A powerful factor in the case may have been his proceeding, within a year of his appointment, to file an astounding claim for the sum of $12,000 on account of services rendered to the observatory in the capacity of general adviser before his appointment as director. These services extended from the beginning of preparations in 1874 up to the completion of the work. The trustees in replying to the claim maintained that I had been their principal adviser in preparing the plans. However true this may have been, it was quite evident, from Holden's statement, that they had been consulting him on a much larger scale than I had been aware of. This, however, was none of my concern. I ventured to express the opinion that the movement was made merely to place on record a statement of the director's services; and that no serious intention of forcing the matter to a legal decision was entertained. This surmise proved to be correct, as nothing more was heard of the claim.

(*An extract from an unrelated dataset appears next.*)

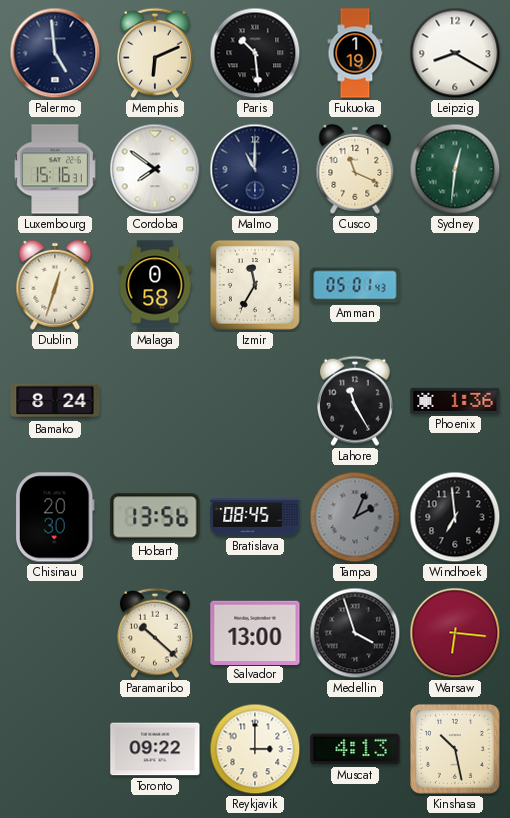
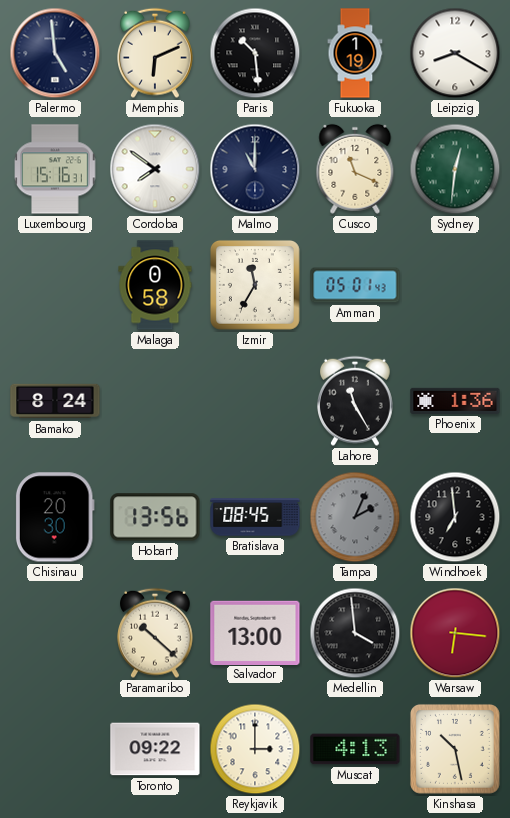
Dublin: 12:33 -> none
Medellin: 3:57 -> 3:59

Much has been said of the effect of the comparative isolation of such a community, which is apt to be provocative of internal dissension. But this cause has not operated in the case of Holden's successors. Keeler became the second director in 1897, and administered his office with, so far as I know, universal satisfaction till his lamented death in 1900. It would not be a gross overstatement to say that his successor was named by the practically unanimous voice of a number of the leading astronomers of the world who were consulted on the subject, and who cannot but be pleased to see how completely their advice has been justified by the result of Campbell's administration.
VIII
THE AUTHOR'S SCIENTIFIC WORK
Perhaps an apology is due to the reader for my venturing to devote a chapter to my own efforts in the scientific line. If so, I scarcely know what apology to make, unless it is that one naturally feels interested in matters relating to his own work, and hopes to share that interest with his readers, and that it is easier for one to write such an account for himself than for any one else to do it for him.

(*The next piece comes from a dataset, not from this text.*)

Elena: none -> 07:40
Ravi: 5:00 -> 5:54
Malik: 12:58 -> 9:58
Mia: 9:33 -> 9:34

Having determined to devote my life to the prosecution of exact astronomy, the first important problem which I took up, while at Cambridge, was that of the zone of minor planets, frequently called asteroids, revolving between the orbits of Mars and Jupiter. It was formerly supposed that these small bodies might be fragments of a large planet which had been shattered by a collision or explosion. If such were the case, the orbits would, for a time at least, all pass through the point at which the explosion occurred. When only three or four were known, it was supposed that they did pass nearly through the same point. When this was found not to be the case, the theory of an explosion was in no way weakened, because, owing to the gradual changes in the form and position of the orbits, produced by the attraction of the larger planets, these orbits would all move away from the point of intersection, and, in the course of thousands of years, be so mixed up that no connection could be seen between them. This result was that nothing could be said upon the subject except that, if the catastrophe ever did occur, it must have been many thousand years ago. The fact did not in any way militate against the theory because, in view of the age of the universe, the explosion might as well have occurred hundreds of thousands or even millions of years ago as yesterday. To settle the question, general formulæ must be found by which the positions of these orbits could be determined at any time in the past, even hundreds of thousands of years back. The general methods of doing this were known, but no one had applied them to the especial case of these little planets. Here, then, was an opportunity of tracing back the changes in these orbits through thousands of centuries in order to find whether, at a certain epoch in the past, so great a cataclysm had occurred as the explosion of a world. Were such the case, it would be possible almost to set the day of the occurrence. How great a feat would it be to bring such an event at such a time to light!
I soon found that the problem, in the form in which it had been attacked by previous mathematicians, involved no serious difficulty. At the Springfield meeting of the American Association for the Advancement of Science, in 1859, I read a paper explaining the method, and showed by a curve on the blackboard the changes in the orbit of one of the asteroids for a period, I think, of several hundred thousand years,—"beyond the memory of the oldest inhabitants"—said one of the local newspapers. A month later it was extended to three other asteroids, and the result published in the "Astronomical Journal." In the following spring, 1860, the final results of the completed work were communicated to the American Academy of Arts and Sciences in a paper "On the Secular Variations and Mutual Relations of the Orbits of the Asteroids." The question of the possible variations in the orbits and the various relations amongst them were here fully discussed. One conclusion was that, so far as our present theory could show, the orbits had never passed through any common point of intersection.
The whole trend of thought and research since that time has been toward the conclusion that no such cataclysm as that looked for ever occurred, and that the group of small planets has been composed of separate bodies since the solar system came into existence. It was, of course, a great disappointment not to discover the cataclysm, but next best to finding a thing is showing that it is not there. This, it may be remarked, was the first of my papers to attract especial notice in foreign scientific journals, though I had already published several short notes on various subjects in the "Astronomical Journal."